残業続きのプロジェクトで、タスクの抜け漏れが多く「結局いま誰が何をしているのか分からない」という状態になっている場面を想像してみてください。
エクセルやチャットで管理してきたものの限界を感じ、「そろそろプロジェクト管理ツールを入れたいけれど、種類が多すぎてどれを選べばいいか分からない」という悩みはよくあります。
ツール選びを間違えると、入力の手間ばかり増えて、かえってチームの負担になることもあります。
この記事では、代表的なプロジェクト管理ツールの特徴を整理しながら、自分のチームに合ったサービスを比較・検討するための考え方をまとめます。
「どのツールが一番良いか」ではなく、「自分たちにはどれがちょうど良いか」が分かることをゴールにしています。
・プロジェクト管理ツールで何ができるのかの全体像
・ツールを比較するときに見るべき評価軸と優先順位
・代表的なプロジェクト管理ツールの特徴と向き不向き
・失敗しにくい導入ステップと無料トライアルの使い方
プロジェクト管理ツールを比較するときに押さえたい基本
プロジェクト管理ツールは、導入した瞬間にすべての課題が解決する魔法の道具ではありません。
しかし、プロジェクトの見える化やタスクの抜け漏れ防止、チームの認識合わせに大きく貢献します。
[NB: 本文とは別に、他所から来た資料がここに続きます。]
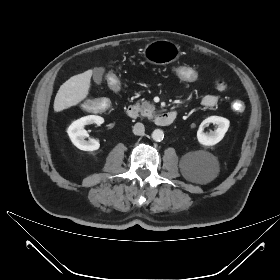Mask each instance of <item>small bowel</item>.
<instances>
[{"mask_svg": "<svg viewBox=\"0 0 280 280\" xmlns=\"http://www.w3.org/2000/svg\"><path fill=\"white\" fill-rule=\"evenodd\" d=\"M187 67H189V66H187ZM109 73H112V72L109 71L108 74ZM215 87L219 92H222L225 90V84L221 81H216ZM219 100H220V96L218 94H207L202 98L201 104L205 108H213L214 106H216L218 104Z\"/></svg>", "mask_w": 280, "mask_h": 280, "instance_id": "small-bowel-1", "label": "small bowel"}]
</instances>
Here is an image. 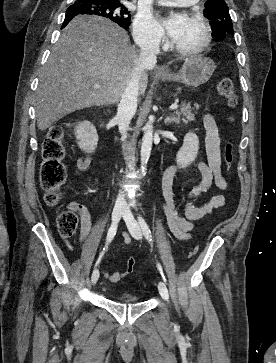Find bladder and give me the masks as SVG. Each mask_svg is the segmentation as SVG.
Masks as SVG:
<instances>
[{
  "label": "bladder",
  "mask_w": 276,
  "mask_h": 363,
  "mask_svg": "<svg viewBox=\"0 0 276 363\" xmlns=\"http://www.w3.org/2000/svg\"><path fill=\"white\" fill-rule=\"evenodd\" d=\"M119 301L122 303H126V304H132V303H138L140 301V299L131 294H123L120 297Z\"/></svg>",
  "instance_id": "31cf9c89"
}]
</instances>
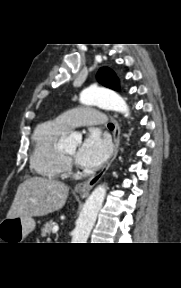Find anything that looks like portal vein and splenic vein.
<instances>
[{"label":"portal vein and splenic vein","mask_w":181,"mask_h":288,"mask_svg":"<svg viewBox=\"0 0 181 288\" xmlns=\"http://www.w3.org/2000/svg\"><path fill=\"white\" fill-rule=\"evenodd\" d=\"M58 229H59L58 226H54L53 229H52V232L56 233L58 231Z\"/></svg>","instance_id":"obj_1"}]
</instances>
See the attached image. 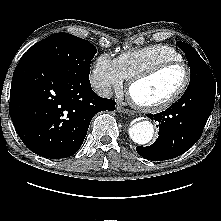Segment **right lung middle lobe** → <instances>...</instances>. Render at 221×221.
<instances>
[{
  "instance_id": "obj_1",
  "label": "right lung middle lobe",
  "mask_w": 221,
  "mask_h": 221,
  "mask_svg": "<svg viewBox=\"0 0 221 221\" xmlns=\"http://www.w3.org/2000/svg\"><path fill=\"white\" fill-rule=\"evenodd\" d=\"M96 53V47L87 40L68 33H55L37 42L25 54L39 56L89 78L91 60Z\"/></svg>"
}]
</instances>
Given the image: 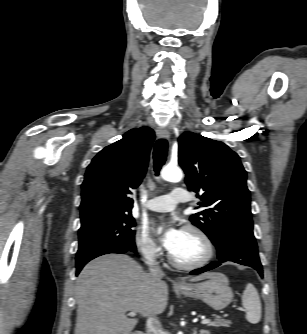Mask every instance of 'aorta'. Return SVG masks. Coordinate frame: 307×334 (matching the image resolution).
<instances>
[{"label":"aorta","instance_id":"762f6f07","mask_svg":"<svg viewBox=\"0 0 307 334\" xmlns=\"http://www.w3.org/2000/svg\"><path fill=\"white\" fill-rule=\"evenodd\" d=\"M161 176L166 181L179 182L183 178V173L178 167L166 166L162 169ZM159 232H161V229H159Z\"/></svg>","mask_w":307,"mask_h":334}]
</instances>
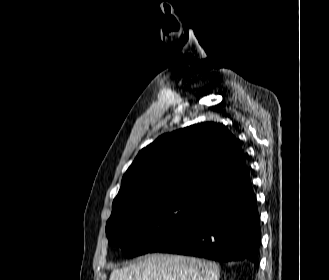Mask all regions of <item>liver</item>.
Here are the masks:
<instances>
[{
  "label": "liver",
  "instance_id": "6515ba94",
  "mask_svg": "<svg viewBox=\"0 0 329 280\" xmlns=\"http://www.w3.org/2000/svg\"><path fill=\"white\" fill-rule=\"evenodd\" d=\"M217 264L171 254H152L122 269H114L109 280H219Z\"/></svg>",
  "mask_w": 329,
  "mask_h": 280
}]
</instances>
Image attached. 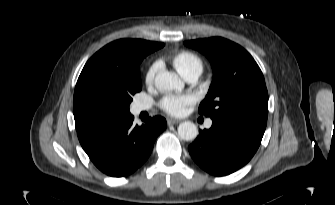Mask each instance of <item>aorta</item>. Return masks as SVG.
I'll list each match as a JSON object with an SVG mask.
<instances>
[{
  "instance_id": "1",
  "label": "aorta",
  "mask_w": 335,
  "mask_h": 205,
  "mask_svg": "<svg viewBox=\"0 0 335 205\" xmlns=\"http://www.w3.org/2000/svg\"><path fill=\"white\" fill-rule=\"evenodd\" d=\"M155 86L160 91H171L182 89L184 83L175 73L161 71L155 77ZM178 135L186 141L194 140L198 135V128L193 122H183L178 126Z\"/></svg>"
}]
</instances>
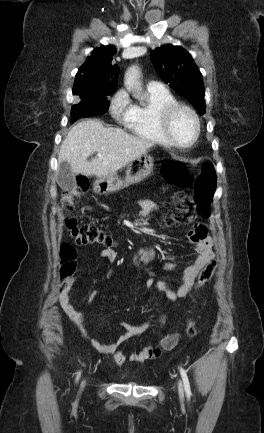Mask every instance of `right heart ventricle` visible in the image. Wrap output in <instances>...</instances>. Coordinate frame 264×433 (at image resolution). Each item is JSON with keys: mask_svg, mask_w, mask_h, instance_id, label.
Returning <instances> with one entry per match:
<instances>
[{"mask_svg": "<svg viewBox=\"0 0 264 433\" xmlns=\"http://www.w3.org/2000/svg\"><path fill=\"white\" fill-rule=\"evenodd\" d=\"M168 91H153L147 88L144 98L132 104L125 127L135 136L147 141L169 146L159 123V113L167 105L175 103Z\"/></svg>", "mask_w": 264, "mask_h": 433, "instance_id": "e07e8e85", "label": "right heart ventricle"}]
</instances>
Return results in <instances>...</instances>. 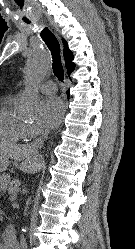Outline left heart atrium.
Returning a JSON list of instances; mask_svg holds the SVG:
<instances>
[{"label": "left heart atrium", "instance_id": "left-heart-atrium-1", "mask_svg": "<svg viewBox=\"0 0 135 249\" xmlns=\"http://www.w3.org/2000/svg\"><path fill=\"white\" fill-rule=\"evenodd\" d=\"M40 111L42 124L47 128H55L63 118L65 107L60 98L52 96L43 100Z\"/></svg>", "mask_w": 135, "mask_h": 249}]
</instances>
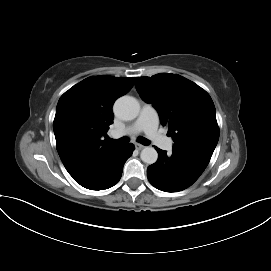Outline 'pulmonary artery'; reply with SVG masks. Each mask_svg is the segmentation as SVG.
<instances>
[{
	"instance_id": "pulmonary-artery-1",
	"label": "pulmonary artery",
	"mask_w": 271,
	"mask_h": 271,
	"mask_svg": "<svg viewBox=\"0 0 271 271\" xmlns=\"http://www.w3.org/2000/svg\"><path fill=\"white\" fill-rule=\"evenodd\" d=\"M159 117L157 111L151 105H145L140 111L137 120L123 132H113V137L122 134H137L144 132L148 138L158 147L171 150L173 141L158 132Z\"/></svg>"
}]
</instances>
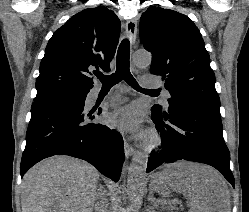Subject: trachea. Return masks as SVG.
<instances>
[{"mask_svg": "<svg viewBox=\"0 0 249 212\" xmlns=\"http://www.w3.org/2000/svg\"><path fill=\"white\" fill-rule=\"evenodd\" d=\"M130 43L129 40H123L117 52L116 72L111 75L97 74V78L102 83V88H111L113 85L125 80L135 90H152L142 89L130 73Z\"/></svg>", "mask_w": 249, "mask_h": 212, "instance_id": "obj_1", "label": "trachea"}]
</instances>
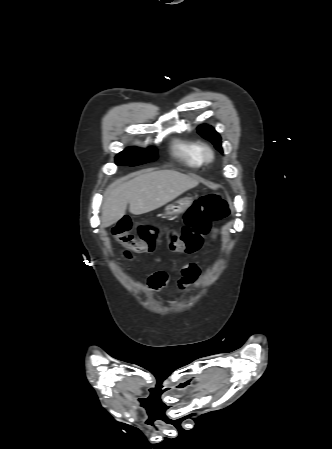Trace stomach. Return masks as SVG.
I'll return each instance as SVG.
<instances>
[{"mask_svg": "<svg viewBox=\"0 0 332 449\" xmlns=\"http://www.w3.org/2000/svg\"><path fill=\"white\" fill-rule=\"evenodd\" d=\"M193 199L185 197L174 203L168 204L165 207V214L168 216H173L185 212L192 204Z\"/></svg>", "mask_w": 332, "mask_h": 449, "instance_id": "0dacf381", "label": "stomach"}]
</instances>
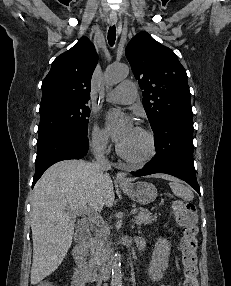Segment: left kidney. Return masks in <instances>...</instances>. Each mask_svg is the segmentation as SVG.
<instances>
[{"label":"left kidney","instance_id":"1","mask_svg":"<svg viewBox=\"0 0 231 286\" xmlns=\"http://www.w3.org/2000/svg\"><path fill=\"white\" fill-rule=\"evenodd\" d=\"M169 255L170 243L164 238H159L155 244L148 268V275L152 281H159L163 278V272L168 267Z\"/></svg>","mask_w":231,"mask_h":286}]
</instances>
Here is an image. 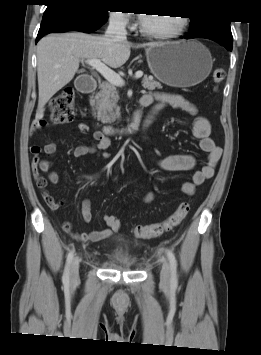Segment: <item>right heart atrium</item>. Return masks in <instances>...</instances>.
<instances>
[{
    "label": "right heart atrium",
    "mask_w": 261,
    "mask_h": 355,
    "mask_svg": "<svg viewBox=\"0 0 261 355\" xmlns=\"http://www.w3.org/2000/svg\"><path fill=\"white\" fill-rule=\"evenodd\" d=\"M109 21L119 29H129L132 26L130 14L122 10L111 11L109 13Z\"/></svg>",
    "instance_id": "right-heart-atrium-1"
}]
</instances>
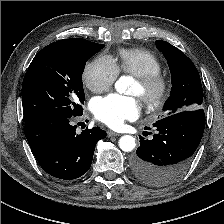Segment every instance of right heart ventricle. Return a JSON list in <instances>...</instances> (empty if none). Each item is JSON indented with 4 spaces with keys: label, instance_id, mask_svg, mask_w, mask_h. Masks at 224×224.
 Segmentation results:
<instances>
[{
    "label": "right heart ventricle",
    "instance_id": "obj_1",
    "mask_svg": "<svg viewBox=\"0 0 224 224\" xmlns=\"http://www.w3.org/2000/svg\"><path fill=\"white\" fill-rule=\"evenodd\" d=\"M114 63L118 72L136 78L158 73L163 68L156 55L141 48L120 49Z\"/></svg>",
    "mask_w": 224,
    "mask_h": 224
}]
</instances>
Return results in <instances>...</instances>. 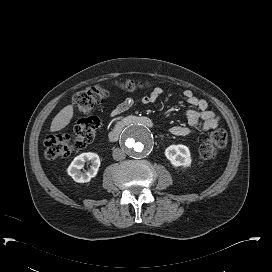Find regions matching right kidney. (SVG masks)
Returning <instances> with one entry per match:
<instances>
[{"label": "right kidney", "mask_w": 272, "mask_h": 272, "mask_svg": "<svg viewBox=\"0 0 272 272\" xmlns=\"http://www.w3.org/2000/svg\"><path fill=\"white\" fill-rule=\"evenodd\" d=\"M86 161H90L91 166L87 172L83 173L80 171V169L83 168ZM100 163V158L96 153H82L74 158V160L67 168V172L75 182L86 183L97 175Z\"/></svg>", "instance_id": "obj_1"}]
</instances>
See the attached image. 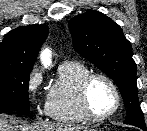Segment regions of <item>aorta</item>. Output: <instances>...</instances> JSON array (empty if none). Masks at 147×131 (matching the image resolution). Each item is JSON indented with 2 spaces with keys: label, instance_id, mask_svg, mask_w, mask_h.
<instances>
[{
  "label": "aorta",
  "instance_id": "aorta-1",
  "mask_svg": "<svg viewBox=\"0 0 147 131\" xmlns=\"http://www.w3.org/2000/svg\"><path fill=\"white\" fill-rule=\"evenodd\" d=\"M42 62L45 66H48L50 65V53L48 50H45L43 53H42Z\"/></svg>",
  "mask_w": 147,
  "mask_h": 131
}]
</instances>
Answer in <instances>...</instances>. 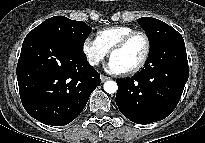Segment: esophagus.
Segmentation results:
<instances>
[{"label":"esophagus","mask_w":205,"mask_h":143,"mask_svg":"<svg viewBox=\"0 0 205 143\" xmlns=\"http://www.w3.org/2000/svg\"><path fill=\"white\" fill-rule=\"evenodd\" d=\"M100 78H101V81H102V82H105L106 80L109 79V77H108V76H105V75H101Z\"/></svg>","instance_id":"34e87169"}]
</instances>
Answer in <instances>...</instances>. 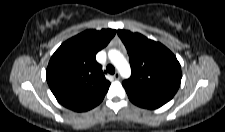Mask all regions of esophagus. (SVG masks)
Instances as JSON below:
<instances>
[{
	"instance_id": "obj_1",
	"label": "esophagus",
	"mask_w": 225,
	"mask_h": 132,
	"mask_svg": "<svg viewBox=\"0 0 225 132\" xmlns=\"http://www.w3.org/2000/svg\"><path fill=\"white\" fill-rule=\"evenodd\" d=\"M113 77H114L115 80H119L120 74L118 72H116Z\"/></svg>"
}]
</instances>
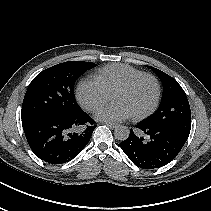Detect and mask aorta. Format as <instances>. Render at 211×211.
<instances>
[{
	"instance_id": "762f6f07",
	"label": "aorta",
	"mask_w": 211,
	"mask_h": 211,
	"mask_svg": "<svg viewBox=\"0 0 211 211\" xmlns=\"http://www.w3.org/2000/svg\"><path fill=\"white\" fill-rule=\"evenodd\" d=\"M129 129L126 126L123 125H119L117 127H115L114 130V136L116 139L120 140V141H124L129 137Z\"/></svg>"
}]
</instances>
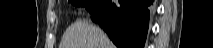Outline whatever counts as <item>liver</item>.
<instances>
[{"label":"liver","mask_w":213,"mask_h":48,"mask_svg":"<svg viewBox=\"0 0 213 48\" xmlns=\"http://www.w3.org/2000/svg\"><path fill=\"white\" fill-rule=\"evenodd\" d=\"M59 48H115L107 35L85 20H77L63 34Z\"/></svg>","instance_id":"liver-1"}]
</instances>
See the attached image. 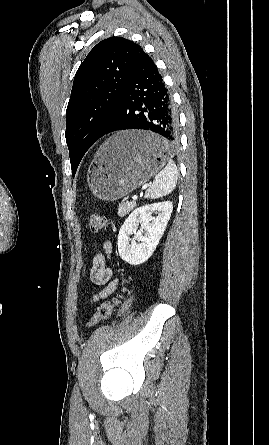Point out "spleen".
<instances>
[{
  "label": "spleen",
  "mask_w": 269,
  "mask_h": 445,
  "mask_svg": "<svg viewBox=\"0 0 269 445\" xmlns=\"http://www.w3.org/2000/svg\"><path fill=\"white\" fill-rule=\"evenodd\" d=\"M165 146L168 147L167 142ZM178 171L172 159H168V163L154 178L153 184L145 192V198L156 199L170 194L176 187Z\"/></svg>",
  "instance_id": "3e777b00"
}]
</instances>
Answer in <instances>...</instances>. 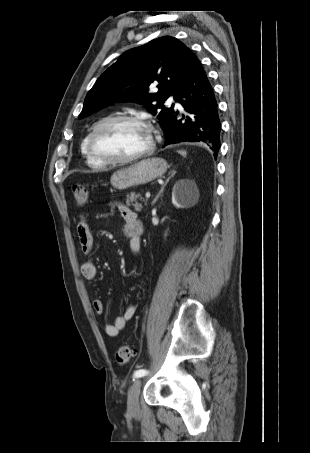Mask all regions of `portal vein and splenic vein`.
Masks as SVG:
<instances>
[{
	"label": "portal vein and splenic vein",
	"mask_w": 310,
	"mask_h": 453,
	"mask_svg": "<svg viewBox=\"0 0 310 453\" xmlns=\"http://www.w3.org/2000/svg\"><path fill=\"white\" fill-rule=\"evenodd\" d=\"M150 196H151V195H150V192H147L146 195H145L146 199H149Z\"/></svg>",
	"instance_id": "18ae733b"
}]
</instances>
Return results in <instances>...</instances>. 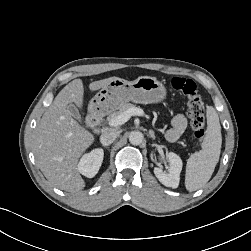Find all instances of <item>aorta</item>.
Listing matches in <instances>:
<instances>
[{
    "instance_id": "762f6f07",
    "label": "aorta",
    "mask_w": 251,
    "mask_h": 251,
    "mask_svg": "<svg viewBox=\"0 0 251 251\" xmlns=\"http://www.w3.org/2000/svg\"><path fill=\"white\" fill-rule=\"evenodd\" d=\"M144 136L140 131H132L129 134V142L132 145H140L143 142Z\"/></svg>"
}]
</instances>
まずは「何のためにツールを入れるのか」という目的を整理し、そのうえで比較ポイントを押さえることが重要です。
プロジェクト管理ツールでできることの全体像
多くのプロジェクト管理ツールは、次のような機能を中心に提供しています。
タスクや課題の登録と担当者・期限の管理、プロジェクトごとの進捗の見える化、コメントやファイル共有によるコミュニケーションの一元化などです。
例えばBacklogは、プロジェクトごとに課題を管理し、チームのコミュニケーションを促進することを目的としたツールとして提供されています。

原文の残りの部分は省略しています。